Systemds builtin kexec.target is indeed the indended way to do kexec
reboots by the developers. See man systemctl:

kexec
 Shut down and reboot the system via kexec. This is mostly equivalent to
start kexec.target --irreversible, but also prints a wall message to all
users. If combined with --force, shutdown of all running services is
skipped, however all processes are killed and all file systems are
unmounted or mounted read-only, immediately followed by the reboot.


Thus I suggest using the intended way to do kexec reboots on systemd
enabled installations.

This also means breaking the old SysV behavior - when the current target
is kexec, imho you should _always_ load a new kernel image, regardless
of the LOAD_KEXEC value in /etc/default/kexec.

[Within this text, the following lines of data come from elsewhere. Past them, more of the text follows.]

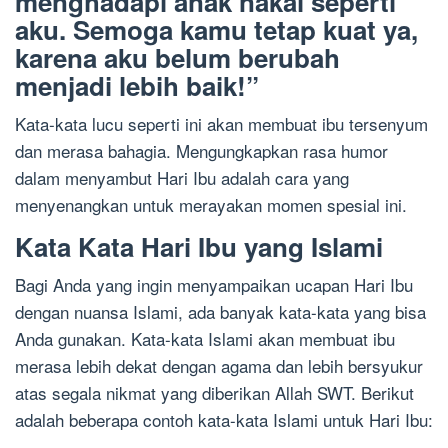
menghadapi anak nakal seperti
aku. Semoga kamu tetap kuat ya,
karena aku belum berubah
menjadi lebih baik!”
Kata-kata lucu seperti ini akan membuat ibu tersenyum
dan merasa bahagia. Mengungkapkan rasa humor
dalam menyambut Hari Ibu adalah cara yang
menyenangkan untuk merayakan momen spesial ini.
Kata Kata Hari Ibu yang Islami
Bagi Anda yang ingin menyampaikan ucapan Hari Ibu
dengan nuansa Islami, ada banyak kata-kata yang bisa
Anda gunakan. Kata-kata Islami akan membuat ibu
merasa lebih dekat dengan agama dan lebih bersyukur
atas segala nikmat yang diberikan Allah SWT. Berikut
adalah beberapa contoh kata-kata Islami untuk Hari Ibu: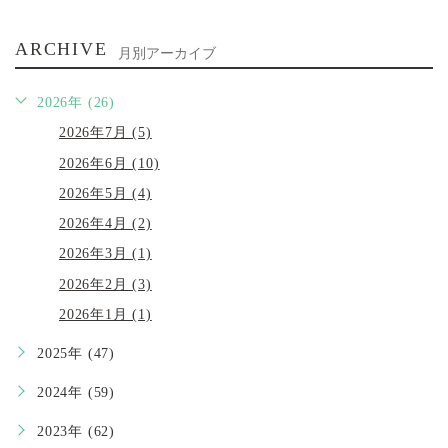
ARCHIVE
月別アーカイブ
2026年 (26)
2026年7月 (5)
2026年6月 (10)
2026年5月 (4)
2026年4月 (2)
2026年3月 (1)
2026年2月 (3)
2026年1月 (1)
2025年 (47)
2024年 (59)
2023年 (62)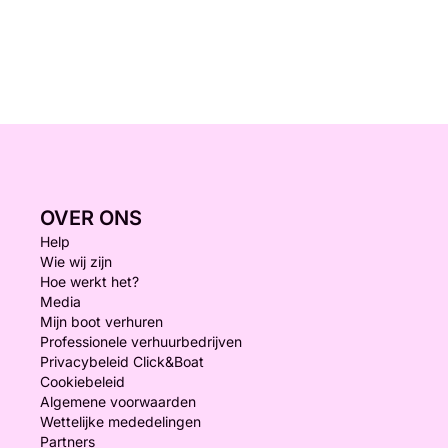
OVER ONS
Help
Wie wij zijn
Hoe werkt het?
Media
Mijn boot verhuren
Professionele verhuurbedrijven
Privacybeleid Click&Boat
Cookiebeleid
Algemene voorwaarden
Wettelijke mededelingen
Partners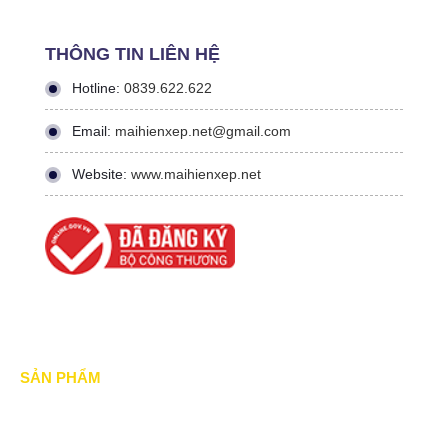
THÔNG TIN LIÊN HỆ
Hotline:
0839.622.622
Email:
maihienxep.net@gmail.com
Website:
www.maihienxep.net
SẢN PHẨM
Mái xếp di động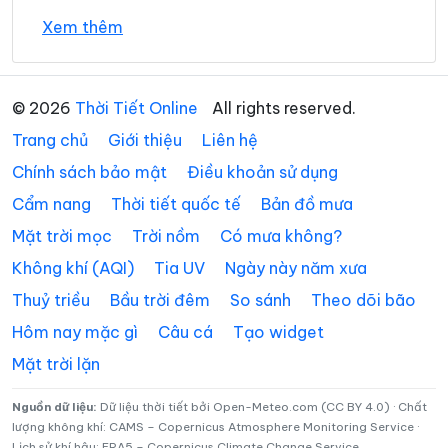
Xã Đăk Long
Xã Đăk Mar
Xem thêm
Xã Đăk Môn
Xã Đăk Pék
Xã Đăk Plô
Xã Đăk Pxi
© 2026
Thời Tiết Online
All rights reserved.
Trang chủ
Giới thiệu
Liên hệ
Xã Đăk Rơ Wa
Xã Đăk Rve
Chính sách bảo mật
Điều khoản sử dụng
Xã Đăk Sao
Xã Đăk Tô
Cẩm nang
Thời tiết quốc tế
Bản đồ mưa
Xã Đăk Tờ Kan
Xã Đăk Ui
Mặt trời mọc
Trời nồm
Có mưa không?
Xã Đặng Thùy Trâm
Xã Đình Cương
Không khí (AQI)
Tia UV
Ngày này năm xưa
Thuỷ triều
Bầu trời đêm
So sánh
Theo dõi bão
Xã Đông Sơn
Xã Đông Trà Bồng
Hôm nay mặc gì
Câu cá
Tạo widget
Xã Dục Nông
Xã Ia Chim
Mặt trời lặn
Xã Ia Đal
Xã Ia Tơi
Nguồn dữ liệu:
Dữ liệu thời tiết bởi Open-Meteo.com (CC BY 4.0) · Chất
Xã Khánh Cường
Xã Kon Braih
lượng không khí: CAMS – Copernicus Atmosphere Monitoring Service ·
Lịch sử khí hậu: ERA5 – Copernicus Climate Change Service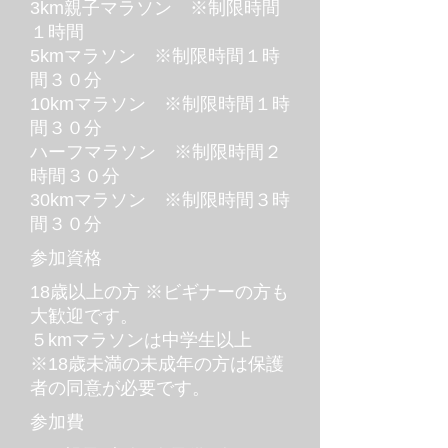
3km親子マラソン ※制限時間
１時間
5kmマラソン ※制限時間１時
間３０分
10kmマラソン ※制限時間１時
間３０分
ハーフマラソン ※制限時間２
時間３０分
30kmマラソン ※制限時間３時
間３０分
参加資格
18歳以上の方 ※ビギナーの方も
大歓迎です。
５kmマラソンは中学生以上
※18歳未満の未成年の方は保護
者の同意が必要です。
参加費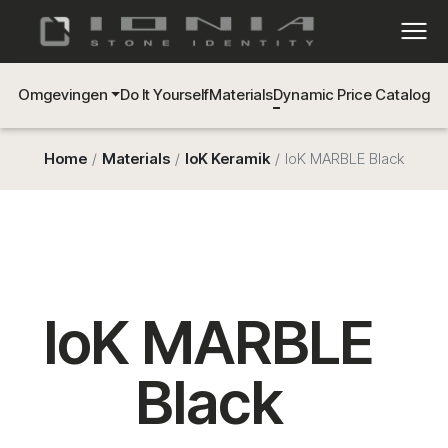
Omgevingen
Do It Yourself
Materials
Dynamic Price Catalog
Home
Materials
IoK Keramik
IoK MARBLE Black
IoK MARBLE
Black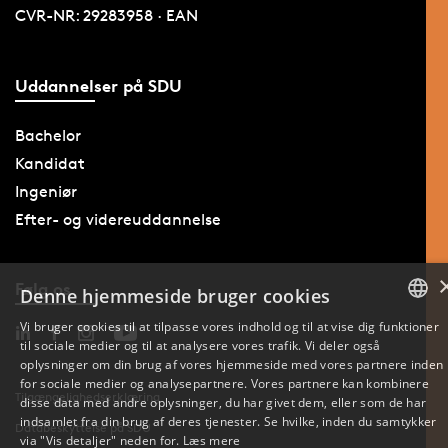
CVR-NR: 29283958 · EAN
Uddannelser på SDU
Bachelor
Kandidat
Ingeniør
Efter- og videreuddannelse
Følg os
Denne hjemmeside bruger cookies
Vi bruger cookies til at tilpasse vores indhold og til at vise dig funktioner
til sociale medier og til at analysere vores trafik. Vi deler også
DANISH
oplysninger om din brug af vores hjemmeside med vores partnere inden
for sociale medier og analysepartnere. Vores partnere kan kombinere
ENGLISH
Tilgængelighedserklæring
disse data med andre oplysninger, du har givet dem, eller som de har
indsamlet fra din brug af deres tjenester. Se hvilke, inden du samtykker
Databeskyttelse på SDU
DANISH
via "Vis detaljer" neden for.
Læs mere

As a first step, the SysV LSB loader script could be modified (with a
slightly modified patch from my first report):

--- debian/kexec-load.init.d.org        2014-11-24 05:02:10.000000000 +0100
+++ debian/kexec-load.init.d    2015-06-25 17:16:34.152465942 +0200
@@ -102,12 +102,14 @@
        ;;
   stop)
        # If running systemd, we want kexec reboot only if current
-       # command is reboot
+       # target is kexec (determined via systemd-exec.service)
        if [ -d /run/systemd/system ]; then
-               systemctl list-jobs systemd-reboot.service | grep -q
systemd-reboot.service
+               systemctl list-jobs systemd-kexec.service | grep -q
systemd-kexec.service
                if [ $? -ne 0 ]; then
                        exit 0
                fi
+               # Override LOAD_EXEC option, because kexec target always
implies kexec reboot
+               LOAD_KEXEC="true"
        fi
        do_stop
        ;;


The SysV LSB kexec script also has to be modified, kexec invocation is
done by systemd (when everything has been properly terminated/mounted
read only), so it should be skipped in the LSB script when running
systemd. If you don't skip it, you will end up with race conditions and
possible data corruption (as explained earlier).

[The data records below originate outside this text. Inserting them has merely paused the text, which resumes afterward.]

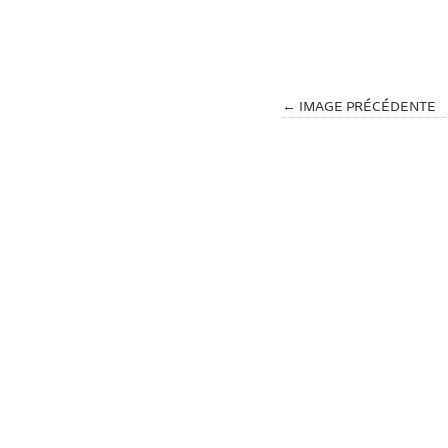
← IMAGE PRÉCÉDENTE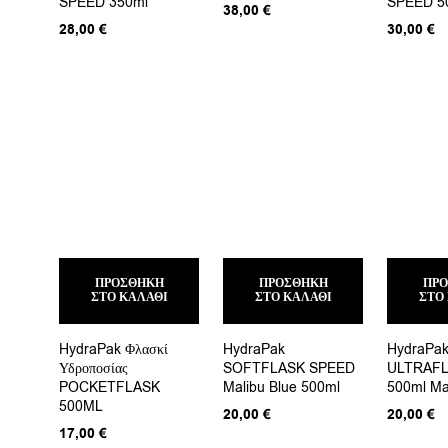
SPEED 350ml
SPEED 5
38,00
€
28,00
€
30,00
€
ΠΡΟΣΘΉΚΗ
ΠΡΟΣΘΉΚΗ
ΠΡ
ΣΤΟ ΚΑΛΆΘΙ
ΣΤΟ ΚΑΛΆΘΙ
ΣΤΟ
HydraPak Φλασκί
HydraPak
HydraPa
Υδροποσίας
SOFTFLASK SPEED
ULTRAF
POCKETFLASK
Malibu Blue 500ml
500ml Ma
500ML
20,00
€
20,00
€
17,00
€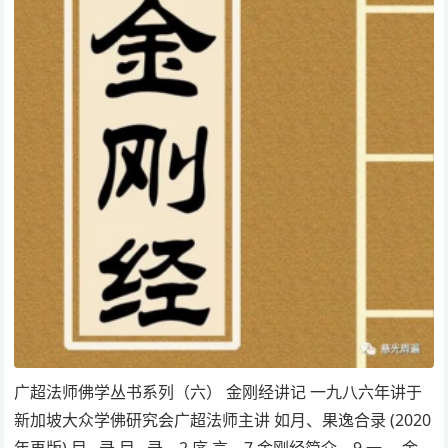
广超法师佛学丛书系列（六） 金刚经讲记 一九八六年讲于
新加坡大众学佛研究会广超法师主讲 如月、果逸合录 (2020
年再版) 目 录 目 录... 2 序 言... 7 金刚经简介... 9 一 、金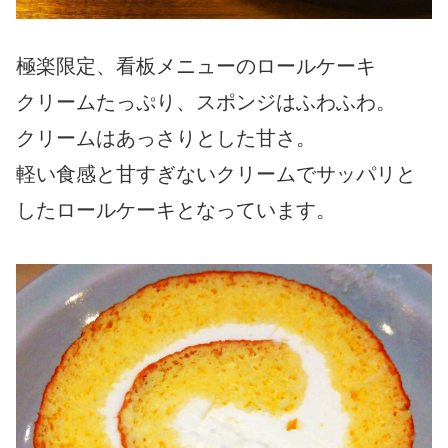
極楽限定、看板メニューのロールケーキ
クリームたっぷり、スポンジはふわふわ。
クリームはあっさりとした甘さ。
軽い食感と甘すぎないクリームでサッパリと
したロールケーキとなっています。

+++ debian/kexec.init.d 2015-06-25 17:21:02.405402935 +0200
@@ -36,7 +36,10 @@
        exit 3
        ;;
   stop)
-       do_stop
+       # Systemd has its own kexec service (which will call the kexec
binary), so skip, if running with systemd
+       if [ ! -d /run/systemd/system ]; then
+               do_stop
+       fi
        ;;
   *)
        echo "Usage: $0 start|stop" >&2



Both modifications should make kexec work reliably on systemd enabled
installations, kexec reboots will have to be performed/triggered with
'systemctl kexec' (or 'systemctl start kexec.target'), other reboot
methods will result in cold reboots, the value of LOAD_KEXEC in
/etc/default/kexec is ignored.

The old behavior will not change when running SysV as init system.


As a second step, I would suggest creating a proper systemd unit file to
do the kernel image loading, instead of relying on systemd-sysv to
autogenerate it from the SysV LSB init script.